No había velas ni cruces ni siquiera un piano.
De un costado había un telón a medio correr que dividía en dos partes al salón y los bancos largos estaban instalados como para sentarse del costado.
Sobre uno de los bancos había cantidad de libros iguales de tapas negras alineados perfectamente como esperando que alguien los tomara y también una caja de madera llena de sombreritos negros en tela cada uno con una estrella dibujada.

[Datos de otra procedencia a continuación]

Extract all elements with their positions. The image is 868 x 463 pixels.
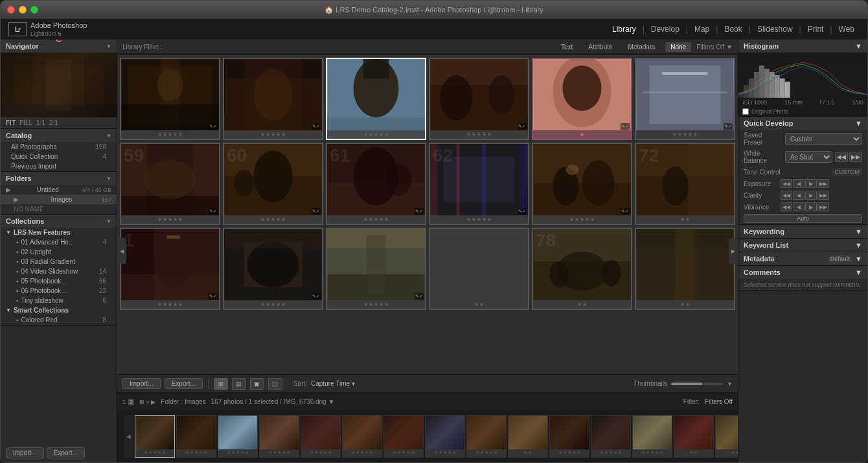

En la pared del frente bien a lo alto en una ventana, vidrios de varios colores formaban una gran estrella por la que comenzaba a entrar una luz enceguecedora.
Esto la asustó, pero quedó viendo como cada vez se hacía más grande el rayo de luz y la rodeaba envolviéndola totalmente en un círculo perfecto.
Todo estaba en un profundo silencio y así se mantuvo por un rato muy largo.
De pronto pareció que alguien le hablaba sintió una voz ronca pero suave que decía su nombre
- ¿Lea… tu eres Lea verdad? La hija de Agustín
Lea no quiso mirar para atrás y le contestó respetuosamente que si
- ¿Lea… vamos a hablar un ratito quieres?... Continuó diciendo la voz
- Si señor… contesto ella sin mirar hacia atrás
El hombre le acarició la cabecita y le explicó de qué se trataba ese lugar más o menos en términos de que una niña de cinco años le pudiese entender.
Lea no hizo preguntas y escuchó todo con atención, pero siempre sin mirarlo
Cuando este señor al que ella con el tiempo describiría como alto, de gran barba y con un saco larguísimo que le llegaba hasta más debajo de las rodillas, le colocó una cadenita en su cuello con una estrella que comenzó a cuidar como el mejor regalo que le hayan hecho nunca.
Después de un rato cuando comenzó a llegar más gente, este señor al que ella siguió sin mirarlo del todo, la acompañó hasta la puerta que comunicaba con la casa de sus tíos y Lea se fue nuevamente por donde había venido hasta a su cama en la que Sarita dormía todavía muy plácidamente.
Ella se sacó la cadenita y la escondió entre sus cosas para que nadie pudiera arrebatársela. Entonces Lea la usaría el resto de su vida como un regalo de Dios, su nuevo y único Dios, el Dios de los judíos con quienes ya se sentía identificada.
Lea ya era una niña judía más, pensó con sus escasos cinco añitos y ella nunca sería capaz de matar a ningún Dios, así que no creería nunca eso de que los judíos lo hubiesen matado.
Lea, a pesar de que la familia de su madre la había bautizado en la iglesia católica, a partir de ahí tomó esa elección de ser judía y así lo practicó durante toda su vida.